## WHAT THE TASK REQUIRES:
Each entry below should appear again exactly as written, without pictures.

Collection entries:
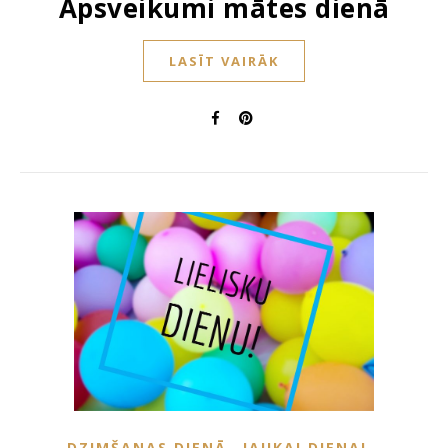
Apsveikumi mātes dienā
LASĪT VAIRĀK
,
,
DZIMŠANAS DIENĀ
JAUKAI DIENAI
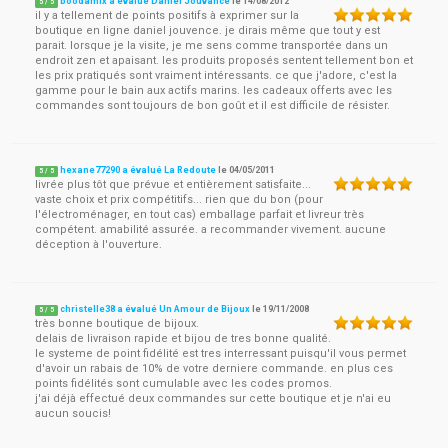
boodamix a évalué Daniel Jouvance
le
14/08/2012
5
/
5
il y a tellement de points positifs à exprimer sur la
boutique en ligne daniel jouvence. je dirais même que tout y est
parait. lorsque je la visite, je me sens comme transportée dans un
endroit zen et apaisant. les produits proposés sentent tellement bon et
les prix pratiqués sont vraiment intéressants. ce que j'adore, c'est la
gamme pour le bain aux actifs marins. les cadeaux offerts avec les
commandes sont toujours de bon goût et il est difficile de résister.
hexane77290 a évalué La Redoute
le
04/05/2011
5
/
5
livrée plus tôt que prévue et entièrement satisfaite...
vaste choix et prix compétitifs... rien que du bon (pour
l'électroménager, en tout cas) emballage parfait et livreur très
compétent. amabilité assurée. a recommander vivement. aucune
déception à l'ouverture.
christelle38 a évalué Un Amour de Bijoux
le
19/11/2008
5
/
5
très bonne boutique de bijoux.
delais de livraison rapide et bijou de tres bonne qualité.
le systeme de point fidélité est tres interressant puisqu'il vous permet
d'avoir un rabais de 10% de votre derniere commande. en plus ces
points fidélités sont cumulable avec les codes promos.
j'ai déjà effectué deux commandes sur cette boutique et je n'ai eu
aucun soucis!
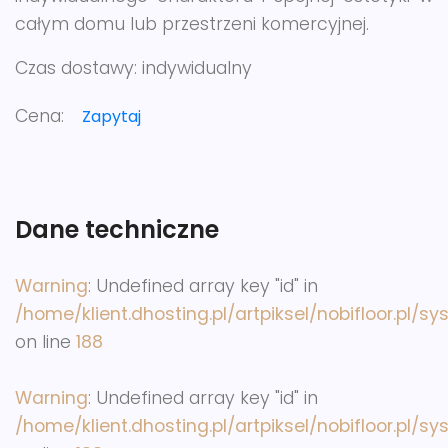
całym domu lub przestrzeni komercyjnej.
Czas dostawy:
indywidualny
Cena:
Zapytaj
Dane techniczne
Warning
: Undefined array key "id" in
/home/klient.dhosting.pl/artpiksel/nobifloor.pl/s
on line
188
Warning
: Undefined array key "id" in
/home/klient.dhosting.pl/artpiksel/nobifloor.pl/s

## RESULT:
Apsveikumi mātes dienā
LASĪT VAIRĀK
,
,
DZIMŠANAS DIENĀ
JAUKAI DIENAI
boodamix a évalué Daniel Jouvance
le
14/08/2012
5
/
5
il y a tellement de points positifs à exprimer sur la
boutique en ligne daniel jouvence. je dirais même que tout y est
parait. lorsque je la visite, je me sens comme transportée dans un
endroit zen et apaisant. les produits proposés sentent tellement bon et
les prix pratiqués sont vraiment intéressants. ce que j'adore, c'est la
gamme pour le bain aux actifs marins. les cadeaux offerts avec les
commandes sont toujours de bon goût et il est difficile de résister.
hexane77290 a évalué La Redoute
le
04/05/2011
5
/
5
livrée plus tôt que prévue et entièrement satisfaite...
vaste choix et prix compétitifs... rien que du bon (pour
l'électroménager, en tout cas) emballage parfait et livreur très
compétent. amabilité assurée. a recommander vivement. aucune
déception à l'ouverture.
christelle38 a évalué Un Amour de Bijoux
le
19/11/2008
5
/
5
très bonne boutique de bijoux.
delais de livraison rapide et bijou de tres bonne qualité.
le systeme de point fidélité est tres interressant puisqu'il vous permet
d'avoir un rabais de 10% de votre derniere commande. en plus ces
points fidélités sont cumulable avec les codes promos.
j'ai déjà effectué deux commandes sur cette boutique et je n'ai eu
aucun soucis!
całym domu lub przestrzeni komercyjnej.
Czas dostawy:
indywidualny
Cena:
Zapytaj
Dane techniczne
Warning
: Undefined array key "id" in
/home/klient.dhosting.pl/artpiksel/nobifloor.pl/s
on line
188
Warning
: Undefined array key "id" in
/home/klient.dhosting.pl/artpiksel/nobifloor.pl/s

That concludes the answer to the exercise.